Goldsmiths - University of London

Joanna Redden

The Mediation of Poverty: The News, New Media and Politics

My research project is a reaction to the high levels of poverty and income inequality in Canada and the United Kingdom. I argue that how poverty is defined plays a large role in what people choose to do or not do about the issue.

My project focuses on how news coverage of poverty, both news content and the processes involved in the generation of news, influence poverty politics in Canada and the United Kingdom. I look specifically at poverty issue dynamics through a focus on children as contemporary constructions of a “deserving poor” and immigrants as constructions of an “undeserving poor”. Through my cross-national comparison I draw some generalizing conclusions about the influence of neoliberalism and the increasing use of digital technologies on poverty coverage and on the working practices within mediated political centres in both countries. 

A frame analysis of mainstream news content shows the extent to which individualizing and rationalizing frames dominate poverty and immigration coverage.
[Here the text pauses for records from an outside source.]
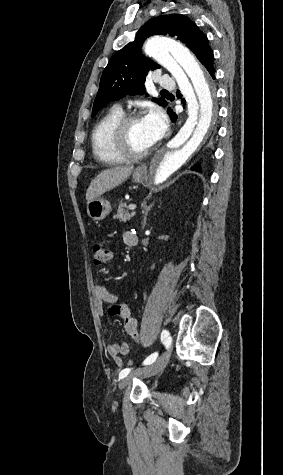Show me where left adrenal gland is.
<instances>
[{
  "instance_id": "a2214340",
  "label": "left adrenal gland",
  "mask_w": 283,
  "mask_h": 475,
  "mask_svg": "<svg viewBox=\"0 0 283 475\" xmlns=\"http://www.w3.org/2000/svg\"><path fill=\"white\" fill-rule=\"evenodd\" d=\"M152 206H154V202H153V204H150V206H147V202H143V204H142V206H141V208H143L142 214H144V216H143V222H142V224H143V226H142L143 230H144V228H145V226H146L147 214H148L149 210H151Z\"/></svg>"
}]
</instances>
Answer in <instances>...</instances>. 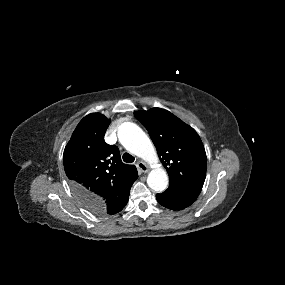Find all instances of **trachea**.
I'll list each match as a JSON object with an SVG mask.
<instances>
[{
    "instance_id": "3493384b",
    "label": "trachea",
    "mask_w": 285,
    "mask_h": 285,
    "mask_svg": "<svg viewBox=\"0 0 285 285\" xmlns=\"http://www.w3.org/2000/svg\"><path fill=\"white\" fill-rule=\"evenodd\" d=\"M122 158H123V161L126 163H132L135 160V158L129 153H124Z\"/></svg>"
}]
</instances>
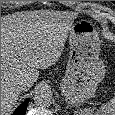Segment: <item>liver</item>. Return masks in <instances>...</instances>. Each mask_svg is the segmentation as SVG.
<instances>
[{
  "instance_id": "liver-1",
  "label": "liver",
  "mask_w": 115,
  "mask_h": 115,
  "mask_svg": "<svg viewBox=\"0 0 115 115\" xmlns=\"http://www.w3.org/2000/svg\"><path fill=\"white\" fill-rule=\"evenodd\" d=\"M71 27L62 15L20 12L1 17V115H9L20 95L17 81L27 91L39 77L38 69L52 66L61 56Z\"/></svg>"
}]
</instances>
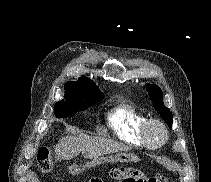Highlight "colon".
<instances>
[{"instance_id":"colon-1","label":"colon","mask_w":211,"mask_h":182,"mask_svg":"<svg viewBox=\"0 0 211 182\" xmlns=\"http://www.w3.org/2000/svg\"><path fill=\"white\" fill-rule=\"evenodd\" d=\"M36 159L38 162L39 169L43 173L51 172L54 164V155L51 150L46 147H41L37 151ZM68 172L73 175H81L83 173V168L77 163H71L67 166ZM113 178L119 181H129V182H166L163 176L156 174L154 176L147 177L143 175L139 170L130 167H117L113 173ZM90 182H102L101 180H91Z\"/></svg>"}]
</instances>
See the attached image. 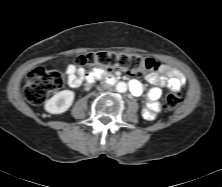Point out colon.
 Segmentation results:
<instances>
[{"instance_id":"colon-1","label":"colon","mask_w":222,"mask_h":187,"mask_svg":"<svg viewBox=\"0 0 222 187\" xmlns=\"http://www.w3.org/2000/svg\"><path fill=\"white\" fill-rule=\"evenodd\" d=\"M75 64L87 76L96 72L106 73L113 69H121L129 74H137L156 71L159 67L158 62L149 57L109 51L80 55L76 58ZM63 84L64 77L62 73L37 67L28 75L24 96L31 104H42L51 92L60 89ZM164 104L167 110H175L180 104V96L177 93H169L165 97Z\"/></svg>"}]
</instances>
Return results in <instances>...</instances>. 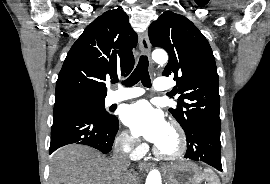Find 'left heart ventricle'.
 Masks as SVG:
<instances>
[{"label": "left heart ventricle", "instance_id": "obj_1", "mask_svg": "<svg viewBox=\"0 0 270 184\" xmlns=\"http://www.w3.org/2000/svg\"><path fill=\"white\" fill-rule=\"evenodd\" d=\"M157 146L166 153L174 151L176 148V137L170 128L163 140Z\"/></svg>", "mask_w": 270, "mask_h": 184}]
</instances>
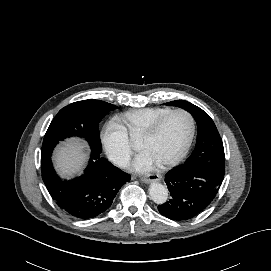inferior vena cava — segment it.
I'll return each mask as SVG.
<instances>
[{
  "mask_svg": "<svg viewBox=\"0 0 271 271\" xmlns=\"http://www.w3.org/2000/svg\"><path fill=\"white\" fill-rule=\"evenodd\" d=\"M112 161L119 167L126 168L130 164V157L128 155H117L112 158Z\"/></svg>",
  "mask_w": 271,
  "mask_h": 271,
  "instance_id": "1",
  "label": "inferior vena cava"
}]
</instances>
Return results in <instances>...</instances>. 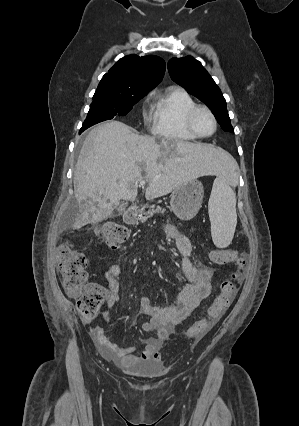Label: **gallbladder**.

I suggest that these frames reinforce and further embed the dominance of market-based thinking and approaches to poverty and immigration. Interviews with politicians, activists, researchers and journalists demonstrate how speeded-up working practices have become as a result of new media use, and how difficult it is to challenge dominant media coverage.

The speed of contemporary news environments means that the influence of news norms and values takes on ever greater significance and limits how poverty is covered. New media tools provide new opportunities to share information and build contacts, but they also present new demands on time and attention. I question and challenge the notion that access leads to influence. I conclude that changing contemporary representations and approaches to poverty will require direct confrontation and challenge of market-based thinking, mobilizations and some very specific institutional changes at media and political levels.

 

Publications 

Redden, J. (2011) ‘Poverty in the News: A Framing Analysis of Coverage in Canada and the United Kingdom’, Information, Communication & Society 14 (6): 820-849.

Redden, J. and Witschge, T. (2010) ‘A New News Order? Online News Content Examined’. In N. Fenton (ed.) New Media, Old News: Journalism and Democracy in a Digital Age. London: Sage.